[Stored entries]
--------
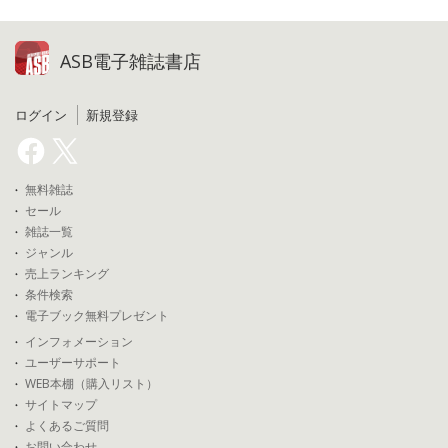
ASB電子雑誌書店
ログイン
新規登録
無料雑誌
セール
雑誌一覧
ジャンル
売上ランキング
条件検索
電子ブック無料プレゼント
インフォメーション
ユーザーサポート
WEB本棚（購入リスト）
サイトマップ
よくあるご質問
お問い合わせ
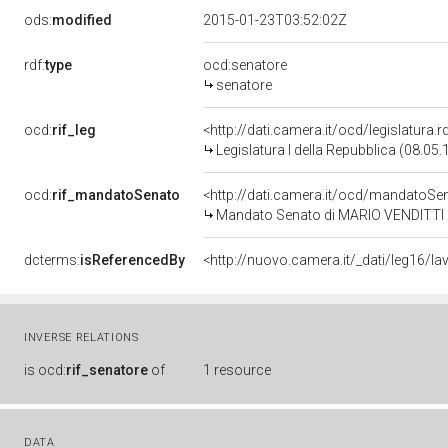
ods:
modified
2015-01-23T03:52:02Z
rdf:
type
ocd:senatore
senatore
ocd:
rif_leg
<http://dati.camera.it/ocd/legislatura.
Legislatura I della Repubblica (08.05
ocd:
rif_mandatoSenato
<http://dati.camera.it/ocd/mandato
Mandato Senato di MARIO VENDITTI per
dcterms:
isReferencedBy
INVERSE RELATIONS
is
ocd:
rif_senatore
of
1 resource
DATA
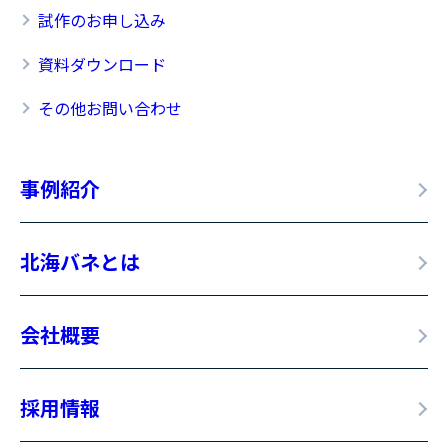
試作のお申し込み
資料ダウンロード
その他お問い合わせ
事例紹介
北海バネとは
会社概要
採用情報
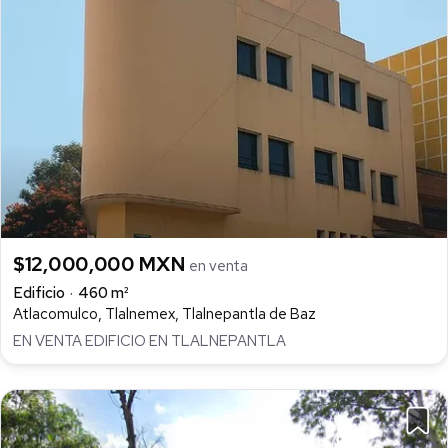
$12,000,000 MXN
en venta
Edificio
460 m²
Atlacomulco, Tlalnemex, Tlalnepantla de Baz
EN VENTA EDIFICIO EN TLALNEPANTLA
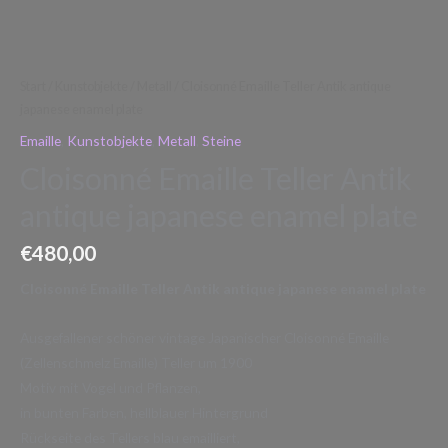
Start
/
Kunstobjekte
/
Metall
/ Cloisonné Emaille Teller Antik antique
japanese enamel plate
Emaille
,
Kunstobjekte
,
Metall
,
Steine
Cloisonné Emaille Teller Antik
antique japanese enamel plate
€
480,00
Cloisonné Emaille Teller Antik antique japanese enamel plate
Ausgefallener schöner vintage Japanischer Cloisonné Emaille
(Zellenschmelz Emaille) Teller um 1900
Motiv mit Vogel und Pflanzen,
in bunten Farben, hellblauer Hintergrund
Rückseite des Tellers blau emailliert,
--------
Print, word for word, every entry shown above; the pictures stay out.

ASB電子雑誌書店
ログイン
新規登録
無料雑誌
セール
雑誌一覧
ジャンル
売上ランキング
条件検索
電子ブック無料プレゼント
インフォメーション
ユーザーサポート
WEB本棚（購入リスト）
サイトマップ
よくあるご質問
お問い合わせ
ods:
modified
2015-01-23T03:52:02Z
rdf:
type
ocd:senatore
senatore
ocd:
rif_leg
<http://dati.camera.it/ocd/legislatura.
Legislatura I della Repubblica (08.05
ocd:
rif_mandatoSenato
<http://dati.camera.it/ocd/mandato
Mandato Senato di MARIO VENDITTI per
dcterms:
isReferencedBy
INVERSE RELATIONS
is
ocd:
rif_senatore
of
1 resource
DATA
試作のお申し込み
資料ダウンロード
その他お問い合わせ
事例紹介
北海バネとは
会社概要
採用情報
$12,000,000 MXN
en venta
Edificio
460 m²
Atlacomulco, Tlalnemex, Tlalnepantla de Baz
EN VENTA EDIFICIO EN TLALNEPANTLA
Start
/
Kunstobjekte
/
Metall
/ Cloisonné Emaille Teller Antik antique
japanese enamel plate
Emaille
,
Kunstobjekte
,
Metall
,
Steine
Cloisonné Emaille Teller Antik
antique japanese enamel plate
€
480,00
Cloisonné Emaille Teller Antik antique japanese enamel plate
Ausgefallener schöner vintage Japanischer Cloisonné Emaille
(Zellenschmelz Emaille) Teller um 1900
Motiv mit Vogel und Pflanzen,
in bunten Farben, hellblauer Hintergrund
Rückseite des Tellers blau emailliert,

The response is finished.